It hurts deeply to feel misunderstood, wrongly accused, berated, or verbally attacked.

Our knee-jerk response when we feel insulted is to get defensive. Or to go on an all-out offensive attack at the person who insulted or criticized us.

This topic could easily fill many books. This post is not a comprehensive guide to exactly what to do in every possible situation. It is a general overview. We will need the Word and God’s Spirit to give us the wisdom we need in individual scenarios.

There are two primary ways we can respond to insults for believers in Christ. The flesh or the Spirit.

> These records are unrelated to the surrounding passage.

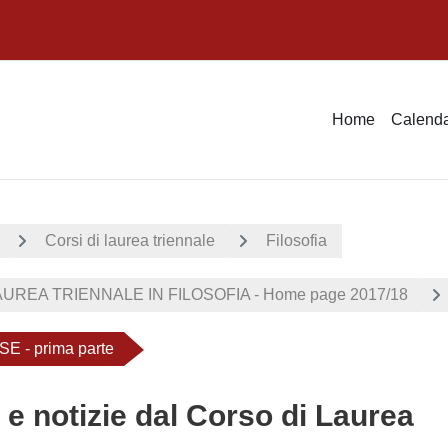
Home
Calenda
Corsi di laurea triennale
Filosofia
UREA TRIENNALE IN FILOSOFIA - Home page 2017/18
 - prima parte
 e notizie dal Corso di Laurea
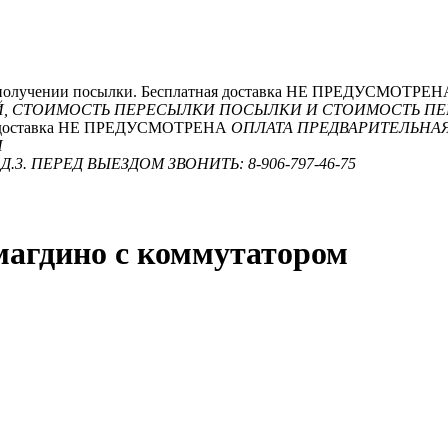
и получении посылки. Бесплатная доставка НЕ ПРЕДУСМОТРЕ
ЕЙ, СТОИМОСТЬ ПЕРЕСЫЛКИ ПОСЫЛКИ И СТОИМОСТЬ П
ная доставка НЕ ПРЕДУСМОТРЕНА
ОПЛАТА ПРЕДВАРИТЕЛЬНАЯ
И
.3. ПЕРЕД ВЫЕЗДОМ ЗВОНИТЬ: 8-906-797-46-75
 магдино с коммутатором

Fleshly reactions to insults:

  • React in a spirit of offense, self-righteousness, and pride.
  • Vigorously defend myself and try to control and change what the other person thinks about me.
  • Attack the other person in sinful anger.
    • Malice – try to hurt the other person in any way possible, including physically, financially, socially, emotionally, etc…
    • Gossip about the other person.
    • Slander the other person.
    • Seek revenge.
    • Complain to other people about the person.
    • Passive-aggressively try to undermine and attack the person.
    • Triangulate with another person – take my offense to another person instead of to the one who hurt me.
  • Hold a grudge and bitterness against that person.
  • Retreat and hide in fear.
  • Freak out and worry.

Yes, it is very tempting to lash out and launch a swift “nuclear attack” when we feel insulted.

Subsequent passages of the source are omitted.